— Problem —
Output every entry exactly as given.

──────── Materials provided

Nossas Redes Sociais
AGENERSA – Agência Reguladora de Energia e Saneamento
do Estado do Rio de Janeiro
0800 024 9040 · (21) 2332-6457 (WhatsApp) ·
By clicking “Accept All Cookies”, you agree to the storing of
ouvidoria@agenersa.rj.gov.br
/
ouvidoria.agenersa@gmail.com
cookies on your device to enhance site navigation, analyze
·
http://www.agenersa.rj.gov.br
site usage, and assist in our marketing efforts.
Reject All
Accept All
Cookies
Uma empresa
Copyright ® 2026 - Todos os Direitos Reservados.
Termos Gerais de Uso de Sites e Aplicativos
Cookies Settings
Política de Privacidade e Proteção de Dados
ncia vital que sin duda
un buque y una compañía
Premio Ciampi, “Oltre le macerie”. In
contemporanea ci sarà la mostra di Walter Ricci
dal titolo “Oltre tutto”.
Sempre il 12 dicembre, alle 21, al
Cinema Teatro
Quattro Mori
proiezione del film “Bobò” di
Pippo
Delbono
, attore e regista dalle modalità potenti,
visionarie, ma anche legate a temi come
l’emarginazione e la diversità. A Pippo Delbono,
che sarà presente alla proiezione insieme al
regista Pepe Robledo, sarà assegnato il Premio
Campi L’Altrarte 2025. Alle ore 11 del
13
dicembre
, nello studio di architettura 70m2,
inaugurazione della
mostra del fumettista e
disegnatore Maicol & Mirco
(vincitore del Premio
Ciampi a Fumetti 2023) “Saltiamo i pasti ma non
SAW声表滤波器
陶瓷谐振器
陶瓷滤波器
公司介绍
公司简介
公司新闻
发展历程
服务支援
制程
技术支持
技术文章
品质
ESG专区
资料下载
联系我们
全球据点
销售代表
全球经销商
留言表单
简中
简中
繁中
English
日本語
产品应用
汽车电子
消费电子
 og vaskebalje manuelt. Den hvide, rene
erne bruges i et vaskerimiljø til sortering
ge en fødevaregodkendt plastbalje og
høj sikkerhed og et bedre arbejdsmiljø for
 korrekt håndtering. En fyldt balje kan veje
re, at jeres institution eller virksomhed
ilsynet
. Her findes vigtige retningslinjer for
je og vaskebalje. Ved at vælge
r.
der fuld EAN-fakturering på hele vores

────────────────

— Exercise response —
Nossas Redes Sociais
AGENERSA – Agência Reguladora de Energia e Saneamento
do Estado do Rio de Janeiro
0800 024 9040 · (21) 2332-6457 (WhatsApp) ·
By clicking “Accept All Cookies”, you agree to the storing of
ouvidoria@agenersa.rj.gov.br
/
ouvidoria.agenersa@gmail.com
cookies on your device to enhance site navigation, analyze
·
http://www.agenersa.rj.gov.br
site usage, and assist in our marketing efforts.
Reject All
Accept All
Cookies
Uma empresa
Copyright ® 2026 - Todos os Direitos Reservados.
Termos Gerais de Uso de Sites e Aplicativos
Cookies Settings
Política de Privacidade e Proteção de Dados
ncia vital que sin duda
un buque y una compañía
Premio Ciampi, “Oltre le macerie”. In
contemporanea ci sarà la mostra di Walter Ricci
dal titolo “Oltre tutto”.
Sempre il 12 dicembre, alle 21, al
Cinema Teatro
Quattro Mori
proiezione del film “Bobò” di
Pippo
Delbono
, attore e regista dalle modalità potenti,
visionarie, ma anche legate a temi come
l’emarginazione e la diversità. A Pippo Delbono,
che sarà presente alla proiezione insieme al
regista Pepe Robledo, sarà assegnato il Premio
Campi L’Altrarte 2025. Alle ore 11 del
13
dicembre
, nello studio di architettura 70m2,
inaugurazione della
mostra del fumettista e
disegnatore Maicol & Mirco
(vincitore del Premio
Ciampi a Fumetti 2023) “Saltiamo i pasti ma non
SAW声表滤波器
陶瓷谐振器
陶瓷滤波器
公司介绍
公司简介
公司新闻
发展历程
服务支援
制程
技术支持
技术文章
品质
ESG专区
资料下载
联系我们
全球据点
销售代表
全球经销商
留言表单
简中
简中
繁中
English
日本語
产品应用
汽车电子
消费电子
 og vaskebalje manuelt. Den hvide, rene
erne bruges i et vaskerimiljø til sortering
ge en fødevaregodkendt plastbalje og
høj sikkerhed og et bedre arbejdsmiljø for
 korrekt håndtering. En fyldt balje kan veje
re, at jeres institution eller virksomhed
ilsynet
. Her findes vigtige retningslinjer for
je og vaskebalje. Ved at vælge
r.
der fuld EAN-fakturering på hele vores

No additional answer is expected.